Indicateurs et conjoncture

La situation économique à Cuba s’est significativement dégradée depuis 2019, du fait de la pandémie, de faiblesses productives structurelles et du durcissement de l’embargo américain. Tandis que la croissance cubaine était déjà négative (-0,2%) en 2019, le choc économique lié au Covid-19 a conduit à une chute du PIB réel de 10,9% en 2020, selon The Economist Intelligence Unit. Après un retour progressif à la croissance (+2% en 2023), l’année 2024 a constitué un test de stabilisation de l’économie cubaine soldé par une légère croissance de 1,2%.

L’accès du pays aux devises étrangères est aujourd’hui limité, entrainant une réduction des capacités budgétaires de l’Etat, et une pénurie des produits alimentaires et de consommation courante principalement importés (70% des produits consommés). Le tourisme, considéré comme l’un des principaux moteurs économiques de Cuba et source de devises, peine à se relever depuis la fin de la pandémie. Cuba a ainsi accueilli 2,2 M de touristes étrangers en 2024, (-9,6 % g.a.) soit le pire chiffre depuis 17 ans (sans compter les années de covid-19). Le premier trimestre 2025 confirme qu’une reprise du secteur ne semble pas envisageable à court terme avec une chute de près du tiers de visiteurs. Si les services médicaux représentent la source majeure de devises pour Cuba (4,9 Mds USD en 2022 soit 70% du total des services exportés), les recettes enregistrées restent également inférieures au montant capté avant la pandémie (8,2 Mds USD en 2014 et 6,4 Mds USD en 2018). L’exportation de ces services a souffert de la remise en cause d’un de ses principaux débouchés au Brésil et de la crise au Venezuela. Enfin, les transferts de fonds de la diaspora cubaine (« remesas »), qui représentaient la 2nde source de devises pour l’île, ont fortement chuté avec la pandémie passant de 3,7 Mds USD en 2019 à à 1,97 Mds USD en 2023 (-3% par rapport à l’année précédente) et représente par ailleurs une chute de 47% par rapport à 2019.

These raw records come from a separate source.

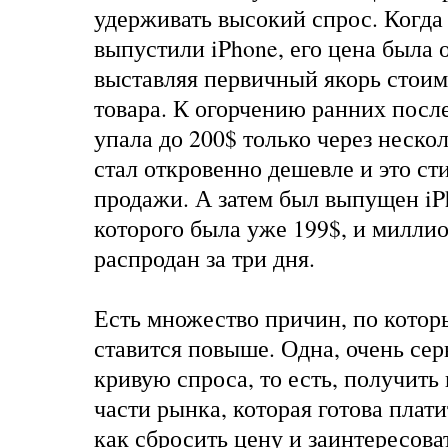
удерживать высокий спрос. Когда
выпустили iPhone, его цена была о
выставляя первичный якорь стои
товара. К огорчению ранних посл
упала до 200$ только через нескол
стал откровенно дешевле и это с
продажи. А затем был выпущен iP
которого была уже 199$, и милли
распродан за три дня.
Есть множество причин, по котор
ставится повыше. Одна, очень серь
кривую спроса, то есть, получить
части рынка, которая готова плати
как сбросить цену и заинтересова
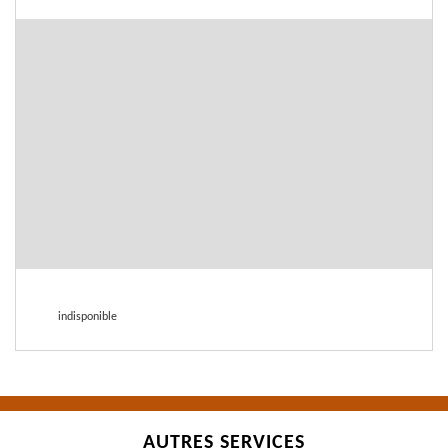
indisponible
AUTRES SERVICES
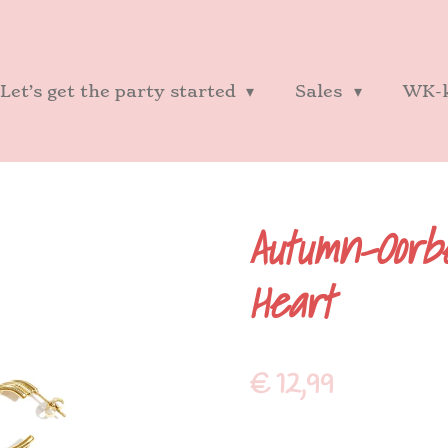
Let’s get the party started
Sales
WK-k
Autumn-Oorbe
Heart
€ 12,99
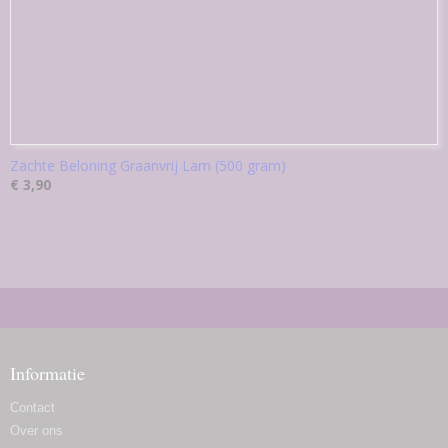
Zachte Beloning Graanvrij Lam (500 gram)
€ 3,90
Informatie
Contact
Over ons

Si en 2021 l’île avait engagé une réforme historique visant à mettre fin à la dualité monétaire (suppression du peso cubain convertible, ou CUC) et à la multiplicité des taux de change du pays, l’application de cette réforme a engendré une inflation hors de contrôle et a entraîné le pays dans une crise monétaire, accentuant la crise économique. L’inflation enregistrée en 2021 (152% selon the EIU) pouvait principalement être attribuée à l’unification monétaire, elle semble désormais résulter depuis 2022 d’un concours de facteurs structurels et conjoncturels : pénuries de produits alimentaires, énergétiques, d’hygiène et de santé aggravées ; crise de liquidité sans précédent ; système productif déliquescent ; guerre en Ukraine ; sanctions américaines et reprise décevante du secteur touristique. Par ailleurs, la taille du PIB a été largement revue à la baisse passant de 107,4 Mds USD en 2020 à 22,7 Mds USD en 2021 et 25,3 Mds USD en 2022 (cette division par cinq retranscrivant la surestimation artificielle précédente du PIB nominal).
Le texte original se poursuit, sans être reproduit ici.